According to the dtic, there are 125 Esops currently, with 98 having already been established and 27 in the process, benefiting 551 000 workers.

The equity or share value of these Esops is estimated to be R70.3 billion, covering 118 companies.

At least 31% of these Esops are in the mining industry, 21% in food and beverages companies, 14.5% in retail, and 14.3% in finance and banks.

In the last year, the Esops are estimated to have paid out at least R3.1bn in dividends, two-thirds of which came from the mining industry, with beneficiaries receiving an average of R12 800 each.

President Cyril Ramaphosa praised Esops as important to economic transformation.

Ramaphosa said the government had done much to improve the transformation of the economy following devastating apartheid legislation which deliberately excluded black South Africans from “participating meaningfully in the economy of their own country”.

“This is a paradigm shift, which aims to empower workers not only as wage earners but also as partners, as stakeholders with ownership in capital,” he said.

“Workers who feel valued and respected by their employers are more likely to contribute ideas for improving processes, products and services.
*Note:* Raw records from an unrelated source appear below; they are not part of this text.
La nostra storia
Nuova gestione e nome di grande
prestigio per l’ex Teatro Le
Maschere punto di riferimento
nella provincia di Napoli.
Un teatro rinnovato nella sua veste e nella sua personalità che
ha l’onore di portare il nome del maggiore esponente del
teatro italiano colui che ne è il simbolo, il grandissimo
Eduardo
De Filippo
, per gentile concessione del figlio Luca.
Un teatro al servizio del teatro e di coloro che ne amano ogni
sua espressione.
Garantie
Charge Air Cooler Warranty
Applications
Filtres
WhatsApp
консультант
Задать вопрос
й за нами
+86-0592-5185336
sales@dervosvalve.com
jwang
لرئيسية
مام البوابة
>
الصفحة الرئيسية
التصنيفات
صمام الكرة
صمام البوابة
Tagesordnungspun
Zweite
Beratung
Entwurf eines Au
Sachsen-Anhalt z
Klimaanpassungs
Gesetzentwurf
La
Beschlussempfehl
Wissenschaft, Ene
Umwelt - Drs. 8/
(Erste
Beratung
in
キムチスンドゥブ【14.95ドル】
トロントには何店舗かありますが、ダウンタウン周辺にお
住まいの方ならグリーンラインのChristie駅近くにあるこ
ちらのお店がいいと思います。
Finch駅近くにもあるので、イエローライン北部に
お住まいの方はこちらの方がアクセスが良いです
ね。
It is human nature that one is more inclined to contribute one’s best efforts when one has a vested interest in the success of that particular venture.”

A number of companies were awarded for running successful and transformative Esops.
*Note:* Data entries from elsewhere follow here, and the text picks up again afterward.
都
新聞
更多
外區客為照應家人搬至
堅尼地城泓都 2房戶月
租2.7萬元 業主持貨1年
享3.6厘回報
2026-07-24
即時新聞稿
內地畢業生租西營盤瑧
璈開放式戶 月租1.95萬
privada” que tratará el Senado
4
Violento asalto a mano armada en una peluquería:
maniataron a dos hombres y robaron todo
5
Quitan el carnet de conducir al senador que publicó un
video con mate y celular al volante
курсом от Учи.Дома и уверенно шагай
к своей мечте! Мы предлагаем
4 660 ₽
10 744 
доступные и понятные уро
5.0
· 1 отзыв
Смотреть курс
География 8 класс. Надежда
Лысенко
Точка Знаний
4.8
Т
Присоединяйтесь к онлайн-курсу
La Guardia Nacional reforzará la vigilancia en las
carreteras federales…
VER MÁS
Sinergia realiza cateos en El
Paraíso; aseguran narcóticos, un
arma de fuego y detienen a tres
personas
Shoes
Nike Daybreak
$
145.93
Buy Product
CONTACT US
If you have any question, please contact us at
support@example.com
Categories included the highest impact of Esop on company performance (Palabora Copper), Top Champion for Women (Absa), highest shareholder stake and pool of assets in an Esop (Coca-Cola Beverages South Africa), Most Innovative Funding Model (PepsiCo and Anglo Platinum), Outstanding Dividend Distribution (Sibanye Stillwater and Implats), Special Award (Makarenge Electrical and Sandock Austral Shipyards), Largest Number of Beneficiaries (Shoprite), and Best Governance Policies(Shoprite, Coca-Cola Beverages South Africa, PepsiCo, Transport Cooling Africa, Heineken, Spartan Truck Hire, One Logo Group and Sheraton Textiles).

Trade union Solidarity reiterated that Esops should benefit all employees and there are no grounds to exclude white employees from them.
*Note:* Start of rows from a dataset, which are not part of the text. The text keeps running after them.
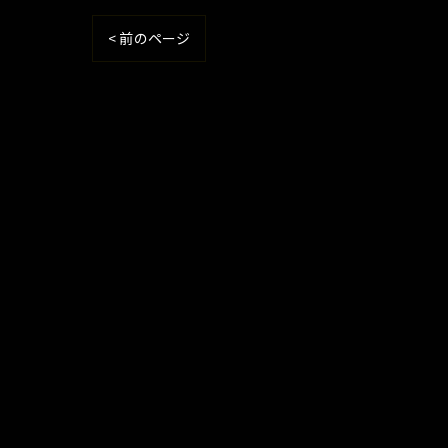
< 前のページ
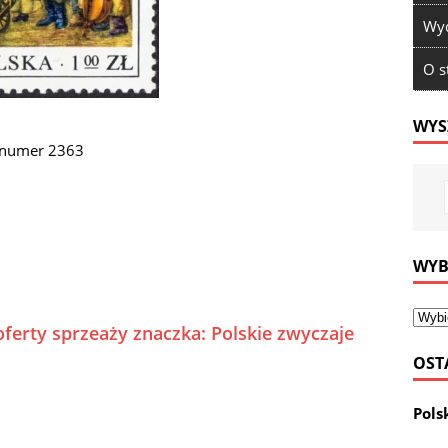
Wyd
O s
WYS
 numer 2363
WYB
oferty sprzeaży znaczka: Polskie zwyczaje
OST
Pols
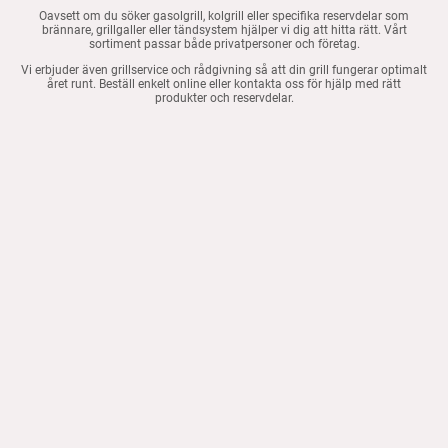
Oavsett om du söker gasolgrill, kolgrill eller specifika reservdelar som
brännare, grillgaller eller tändsystem hjälper vi dig att hitta rätt. Vårt
sortiment passar både privatpersoner och företag.
Vi erbjuder även grillservice och rådgivning så att din grill fungerar optimalt
året runt. Beställ enkelt online eller kontakta oss för hjälp med rätt
produkter och reservdelar.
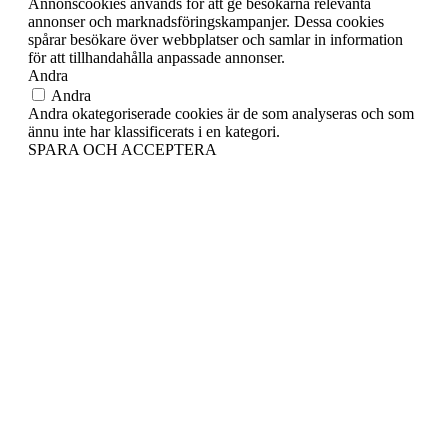
Annonscookies används för att ge besökarna relevanta
annonser och marknadsföringskampanjer. Dessa cookies
spårar besökare över webbplatser och samlar in information
för att tillhandahålla anpassade annonser.
Andra
Andra
Andra okategoriserade cookies är de som analyseras och som
ännu inte har klassificerats i en kategori.
SPARA OCH ACCEPTERA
Solidarity General Secretary Gideon du Plessis said they were encouraged by the many calls made at the conference requesting that the funding models for Esops be revisited so that Esops costs were not recovered from employees’ dividends, and that tax relief for participating employers be investigated.

Du Plessis says employers are widely requested to implement Esops, where it is practically possible, at their workplaces in accordance with the Code of Good Practice for Esops that will hopefully be released soon.

“Solidarity welcomes these statements which serve as confirmation that the 2018 dispute between Sasol and Solidarity could indeed have been avoided,” he said.

“This would have been the case had Sasol not excluded white employees from its Sasol Khanyisa Esop at the time – something which now appears to be contrary to the views expressed by Ramaphosa and [the dtic minister Ebrahim] Patel. For this reason, Solidarity praises a company like Coca-Cola that describes its Esop as a ‘colour-blind’ programme.”